For most Canadians, the sustainability of health care is measured in dollars and cents, and whether the costs of treatment are affordable. To those waiting for organ transplants, it means coping with great personal costs, both emotional and financial.

Those suffering from Idiopathic Pulmonary Fibrosis (IPF), my disease, face dual financial challenges. First, IPF removes the ability to earn an income. Second, those on the transplant waiting list must physically move near the transplant hospital.

There is a cost associated with each person on the wait list. To increase their ability to wait, there are frequent evaluations, changes in drug treatments, oxygen therapy adjustments, physiotherapy, and intensifying care. Eventually, as a patient deteriorates, hospitalization may be needed.
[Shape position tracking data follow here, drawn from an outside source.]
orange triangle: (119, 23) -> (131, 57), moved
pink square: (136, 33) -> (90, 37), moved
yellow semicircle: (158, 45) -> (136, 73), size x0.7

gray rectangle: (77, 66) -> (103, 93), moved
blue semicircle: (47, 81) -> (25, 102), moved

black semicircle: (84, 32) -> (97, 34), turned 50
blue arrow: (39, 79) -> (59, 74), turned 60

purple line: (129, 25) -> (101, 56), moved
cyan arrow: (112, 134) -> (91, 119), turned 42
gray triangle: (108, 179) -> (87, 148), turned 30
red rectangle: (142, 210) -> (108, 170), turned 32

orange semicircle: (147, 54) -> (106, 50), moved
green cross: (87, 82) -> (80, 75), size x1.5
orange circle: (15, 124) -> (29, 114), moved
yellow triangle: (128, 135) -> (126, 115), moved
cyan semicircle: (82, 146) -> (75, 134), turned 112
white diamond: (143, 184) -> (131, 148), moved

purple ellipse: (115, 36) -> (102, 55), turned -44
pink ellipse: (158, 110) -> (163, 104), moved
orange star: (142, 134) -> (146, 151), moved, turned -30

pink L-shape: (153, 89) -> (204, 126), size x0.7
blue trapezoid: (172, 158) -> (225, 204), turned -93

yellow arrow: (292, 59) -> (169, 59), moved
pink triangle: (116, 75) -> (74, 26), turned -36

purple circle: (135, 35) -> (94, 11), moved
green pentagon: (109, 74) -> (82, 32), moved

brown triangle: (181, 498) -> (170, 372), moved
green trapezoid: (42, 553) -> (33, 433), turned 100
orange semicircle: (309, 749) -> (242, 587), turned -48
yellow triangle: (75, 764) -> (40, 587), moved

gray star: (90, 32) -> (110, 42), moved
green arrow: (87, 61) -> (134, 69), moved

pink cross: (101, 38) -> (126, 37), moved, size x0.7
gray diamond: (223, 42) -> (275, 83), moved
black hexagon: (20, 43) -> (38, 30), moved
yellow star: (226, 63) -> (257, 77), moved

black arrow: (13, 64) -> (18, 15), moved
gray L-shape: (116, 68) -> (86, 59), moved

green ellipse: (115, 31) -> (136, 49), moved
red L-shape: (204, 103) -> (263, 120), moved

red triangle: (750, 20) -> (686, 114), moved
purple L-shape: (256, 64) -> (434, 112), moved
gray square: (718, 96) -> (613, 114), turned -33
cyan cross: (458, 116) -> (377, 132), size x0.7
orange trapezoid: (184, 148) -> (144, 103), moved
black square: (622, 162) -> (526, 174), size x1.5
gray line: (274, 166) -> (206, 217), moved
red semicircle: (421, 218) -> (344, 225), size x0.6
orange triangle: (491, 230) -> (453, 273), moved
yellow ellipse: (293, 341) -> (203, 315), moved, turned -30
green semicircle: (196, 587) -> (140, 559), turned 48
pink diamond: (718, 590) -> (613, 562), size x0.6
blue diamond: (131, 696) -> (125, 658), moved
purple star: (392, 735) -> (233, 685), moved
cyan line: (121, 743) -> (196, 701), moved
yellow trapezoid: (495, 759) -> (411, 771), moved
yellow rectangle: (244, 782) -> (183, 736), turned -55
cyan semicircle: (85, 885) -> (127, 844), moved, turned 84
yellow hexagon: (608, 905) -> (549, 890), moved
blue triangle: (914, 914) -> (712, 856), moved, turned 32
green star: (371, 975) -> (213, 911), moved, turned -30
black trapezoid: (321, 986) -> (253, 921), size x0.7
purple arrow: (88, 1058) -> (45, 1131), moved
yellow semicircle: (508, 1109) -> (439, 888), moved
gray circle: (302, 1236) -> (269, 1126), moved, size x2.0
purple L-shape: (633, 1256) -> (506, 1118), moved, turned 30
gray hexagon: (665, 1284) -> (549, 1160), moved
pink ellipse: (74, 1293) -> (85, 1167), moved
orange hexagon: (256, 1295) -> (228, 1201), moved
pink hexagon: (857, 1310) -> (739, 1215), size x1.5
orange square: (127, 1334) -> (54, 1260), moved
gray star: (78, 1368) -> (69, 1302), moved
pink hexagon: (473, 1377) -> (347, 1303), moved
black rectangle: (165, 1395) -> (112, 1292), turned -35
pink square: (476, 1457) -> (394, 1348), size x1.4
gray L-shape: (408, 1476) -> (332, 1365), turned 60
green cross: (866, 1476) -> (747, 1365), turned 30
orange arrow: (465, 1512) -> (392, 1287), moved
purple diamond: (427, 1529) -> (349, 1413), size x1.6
Social media offers us an unprecedented opportunity to shorten waiting lists for transplants. My own story shows how we can do it. The website alungstory.ca was developed by friends to raise money for my family to cope with the cost of relocation. When it was launched on Nov. 25, 2011, my IPF story was the only content. It received 100 views in fewer than 24 hours, and began to grow when the Ottawa media covered it. By Jan. 5, 2012, the site's page-view count approached 30,000.

We had found a platform to increase organ donation registration awareness, and the main goal of alungstory.ca changed to a pledge of donor intent. In Ontario, organ donors register simply by going to beadonor.ca, so links were added to beadonor.ca, and similar agencies in other provinces and countries.

On Jan. 16, 2012, a video was posted to alungstory.ca. We asked people to reach out to Justin Bieber on Jan. 19 through Twitter, Facebook, and blogs asking him to help raise organ donation awareness. We requested a simple retweet containing the hashtag #BeAnOrganDonor to his 16.5 million Twitter followers.

The request spread virally on Twitter. #BeAnOrganDonor trended to #1 in Ottawa, and was in the top 10 topics in Toronto. Most important of all, that day 326 donors registered on beadonor.ca (compared to a daily average of 50).

On Jan. 21, not only did Justin Bieber retweet the message, but he had a Twitter conversation with me (@alungstory). The impact was huge! Traffic on alungstory.ca skyrocketed to more than 30,000 page views from 122 countries in 24 hours.

A similar social media request was made to The Ellen DeGeneres Show in February, 2012. My Feb. 16 interview, by Skype, on Ellen's show led to 720 donor registrations at beadonor.ca that day.

The celebrity impact was wonderful. But even simply motivating people to talk about organ donation had a positive effect. At no cost, the need was made obvious, and the request was simple – register as a donor.

Raising awareness of the importance of organ donation, through social media, led to increased registrations. That offers the possibility of more transplants, which can shorten the waiting list for recipients. In the end, we can reduce both the financial and the human cost.

Hélène Campbell underwent a double lung transplant in Ottawa last spring.